10 de novembro de 2019

Faz de conta que nos importamos com a cultura local



À hora marcada, atravessei o Cardal até aos claustros da Câmara. Estava agendado para as 17 o lançamento do livro da Maria Luís Brites, que o município 'gentilmente' colocou no programa de 'comemorações' do 11 de Novembro. Decidiu juntá-lo a uma exposição de pintura de Armando Rocha, sendo que escritora e pintor nada têm em comum, tão pouco se conheciam. Era preciso preencher o programa e calhou mesmo bem. Quem entrasse nos Claustros na tarde de sábado, ficava a saber o mesmo: não houve direito a apresentações para ninguém. Mas adiante. Ainda bem que os meninos da Filarmónica da Guia tinham um bom repertório preparado, pois que o (pouco) público e protagonistas do momento tiveram de esperar uma hora para começar a apresentação: à espera do Presidente.
O momento - que me era feliz, à conta de ver ali a Maria Luís inteira, a equilibar-se no alto dos 85 anos - foi surreal. É certo que ela dispensou alguém que a apresentasse e dissesse dela ou do livro qualquer coisa. Mas à Câmara só ficava bem, pelo menos, ter o respeito e a simpatia de apresentar o momento. A Maria Luís Brites não é uma mulher qualquer.

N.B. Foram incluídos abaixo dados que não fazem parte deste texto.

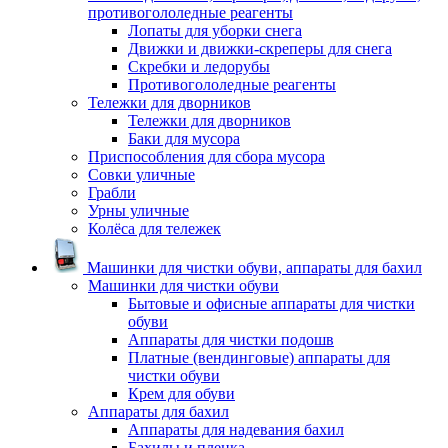
противогололедные реагенты
Лопаты для уборки снега
Движки и движки-скреперы для снега
Скребки и ледорубы
Противогололедные реагенты
Тележки для дворников
Тележки для дворников
Баки для мусора
Приспособления для сбора мусора
Совки уличные
Грабли
Урны уличные
Колёса для тележек
Машинки для чистки обуви, аппараты для бахил
Машинки для чистки обуви
Бытовые и офисные аппараты для чистки
обуви
Аппараты для чистки подошв
Платные (вендинговые) аппараты для
чистки обуви
Крем для обуви
Аппараты для бахил
Аппараты для надевания бахил
Бахилы и пленка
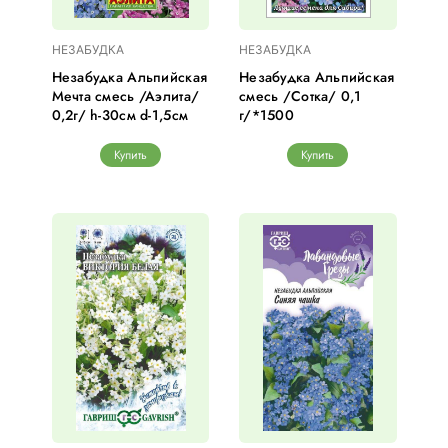
НЕЗАБУДКА
НЕЗАБУДКА
Незабудка Альпийская
Незабудка Альпийская
Мечта смесь /Аэлита/
смесь /Сотка/ 0,1
0,2г/ h-30см d-1,5см
г/*1500
Купить
Купить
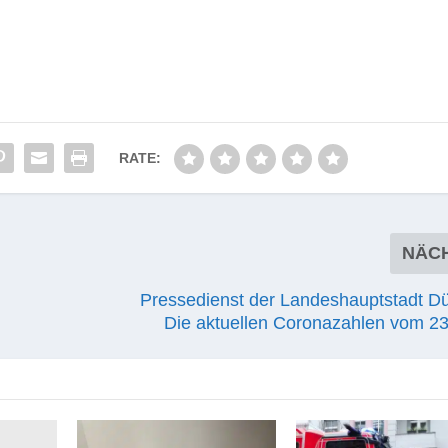
RATE:
NÄC
Pressedienst der Landeshauptstadt Dü
Die aktuellen Coronazahlen vom 23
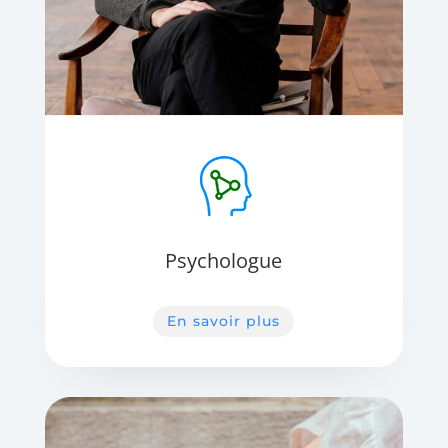
Psychologue
En savoir plus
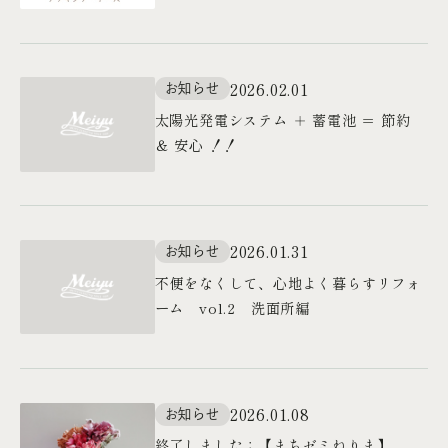
2026.02.01
お知らせ
太陽光発電システム ＋ 蓄電池 ＝ 節約
＆ 安心 ！！
2026.01.31
お知らせ
不便をなくして、心地よく暮らすリフォ
ーム vol.2 洗面所編
2026.01.08
お知らせ
終了しました：【まちゼミねりま】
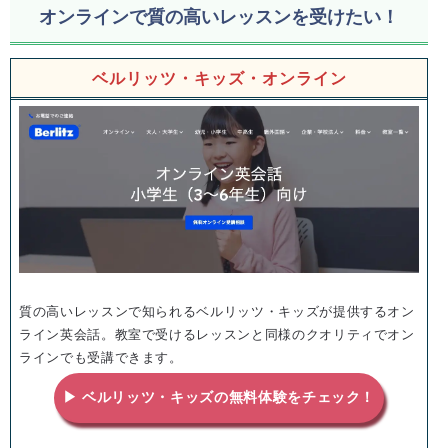
オンラインで質の高いレッスンを受けたい！
ベルリッツ・キッズ・オンライン
質の高いレッスンで知られるベルリッツ・キッズが提供するオン
ライン英会話。教室で受けるレッスンと同様のクオリティでオン
ラインでも受講できます。
▶ ベルリッツ・キッズの無料体験をチェック！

Se não fosse pelo mérito enquanto escritora (e pelo facto de ter sido a única mulher candidata à Câmara, embora, lá está, por partidos que não interessam), que fosse pelo muito que fez aos microfones da Rádio Clube de Pombal, quando nos anos 90 percorria todo o concelho de Pombal numa carrinha, à procura de dar voz aos autarcas e às populações. Mas isso foi uns anos depois de - num dia do Município, precisamente - ter tido honras de apresentar o livro 'Um triângulo no Litoral' para uma sala cheia. Outros tempos.
Como só ela, apresentou o livro sozinha e pediu logo perguntas ao público. E ficou para o fim o 'encerramento' (erro de protocolo, João. Tenho um livro da Isabel Amaral em que ela explica muito bem estes pormenores, vou emprestar-to) a cargo do Presidente da Câmara. Foi aí que aquilo me fez lembrar o tempo de Narciso Mota, em que, estranhamente, Diogo misturou alhos com bugalhos, embrulhando tudo num discurso redondo sobre as obras (literárias) que a Câmara já promoveu este ano, como que a metro. Sem esquecer a referência à distinção já feita à Maria Luís no rol de medalhas. E pronto, cumprido o programa, já pode voltar a encher a boca para a oposição com este feito notável que é promover a arte dos que até são do Bloco de Esquerda.
O que aconteceu este sábado, nos claustros, devia fazer corar de vergonha quem valida este faz-de-conta. Mas não faz. Está tudo bem. Tudo bem.
Já a sessão de autógrafos tinha terminado quando apareceram os amanuenses com uns ramos de flores, aquele mimo e cortesia que habitualmente se entrega aos escritores logo que terminam de falar. Foi a cereja no topo do bolo, exemplo maior das peças de puzzle que não encaixam mas...fazem parte. 
Enquanto assistia àquele momento - que a Maria Luís merecia tivesse sido de muito maior dignidade (e isso não tem nada a ver com solenidade) lembrava-me da biblioteca que quis doar ao município. Eu mesma enviei a Diogo Mateus um sms, na semana antes do Natal de 2018, dando-lhe conta dessa vontade. Foi numa manhã em que lá estive, em casa dela, a fazer-lhe uma entrevista de vida para o DN. Sei que mandou outros recados. A minha mensagem nunca teve resposta. Os recados também não. Afinal, o que é que isso interessa?